Em seguida, belisque os MTs internos no ureter com fórceps finos uma vez que o segundo conjunto de MTs esteja livre do abdômen. Pegue os MTs anteriores livres com a haste de vidro puxado deslizando a haste sob o ureter de tal forma que os túbulos caem para ambos os lados. Depois disso, levante os MTs direto para fora da solução.

Abaixe o ureter direto para baixo na lâmina. Em seguida, afixe a ordem e o selo da lente distal dos MTs pressionando ainda mais o ureter sobre a lâmina de vidro. Use a extremidade fina da haste de vidro para varrer suavemente cada túbulo através da superfície do slide. Prepare a haste contra o slide para evitar esmagar o túbulo e deslize a haste sobre a parte superior do túbulo, movendo-se de distal para proximal para anexar o comprimento total de cada túbulo à superfície do slide poli-L-lysine revestido.

- O sucesso desta técnica depende inteiramente da identificação precisa e do manuseio cuidadoso dos túbulos malpighianos anteriores. Os túbulos danificados produzirão resultados inconsistentes.

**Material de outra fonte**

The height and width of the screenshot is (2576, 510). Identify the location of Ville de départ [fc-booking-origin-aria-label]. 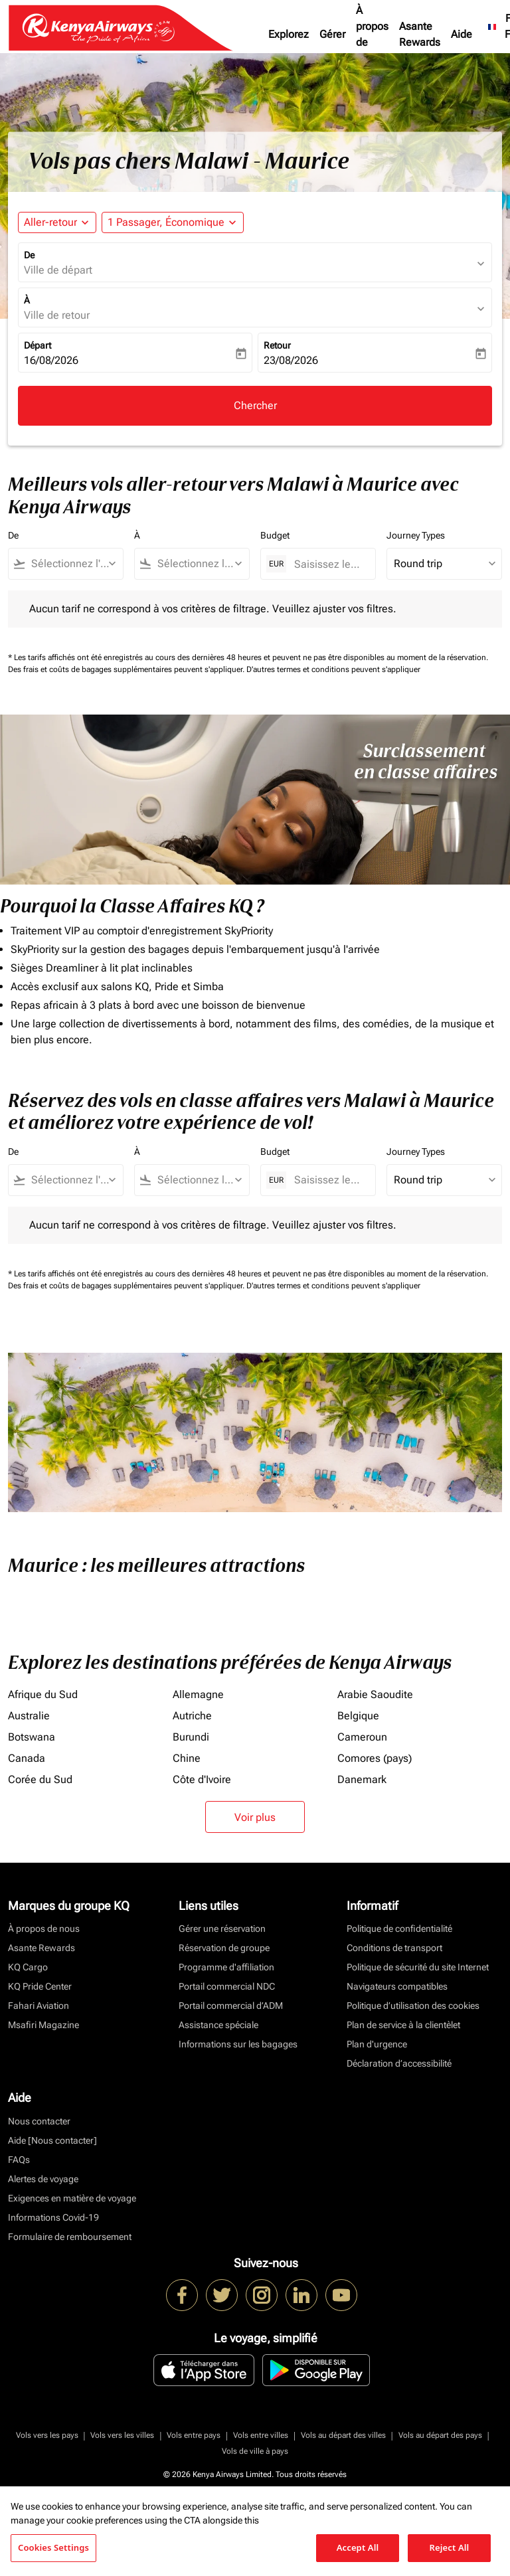 (58, 270). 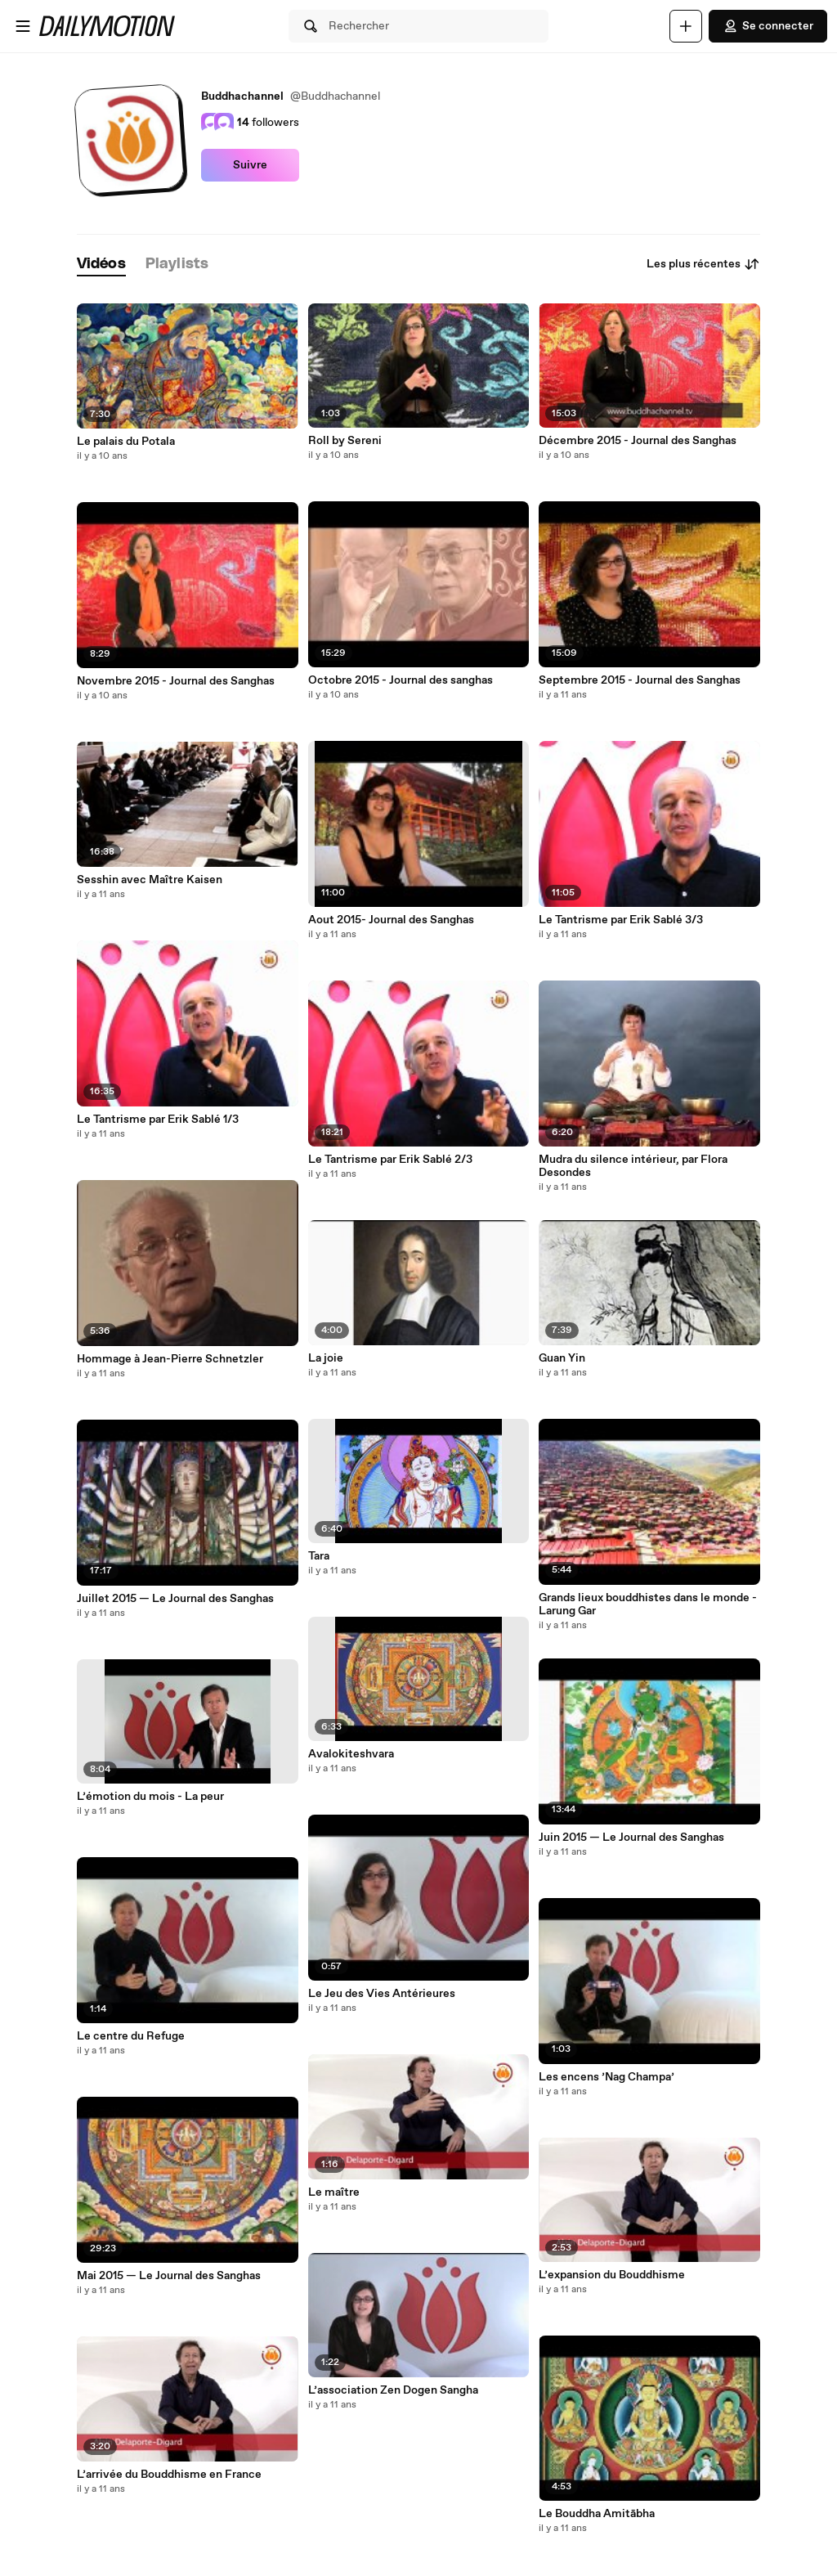  I want to click on L’arrivée du Bouddhisme en France, so click(169, 2474).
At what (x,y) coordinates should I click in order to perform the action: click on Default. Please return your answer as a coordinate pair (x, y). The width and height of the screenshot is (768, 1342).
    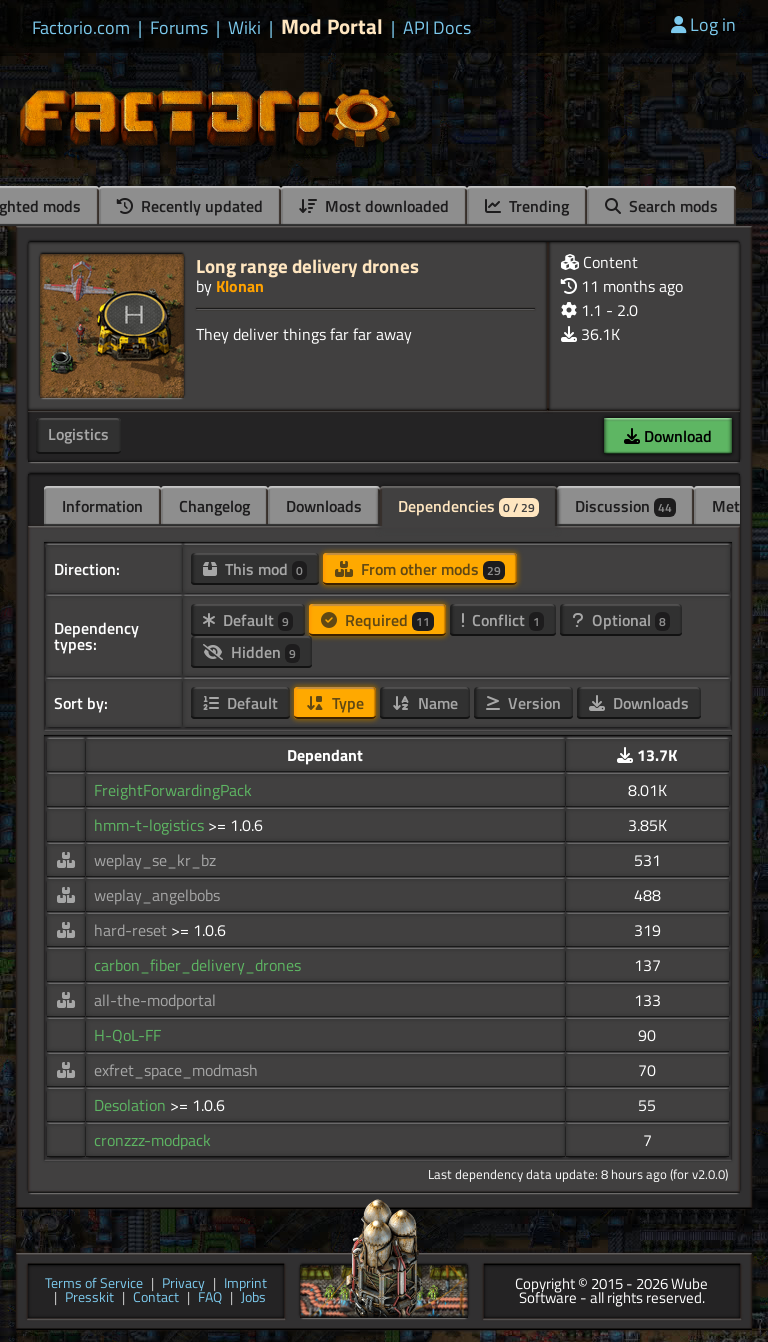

- Em seguida, coloque o divisor de poços de perfusão adesivo de volta no slide para formar um pequeno fluido bem preenchido sobre o túbulo montado. Depois disso, coloque a amostra no estágio do microscópio. Posicione os capilares de entrada e saída sobre a entrada e abertura de saída do poço de perfusão, respectivamente.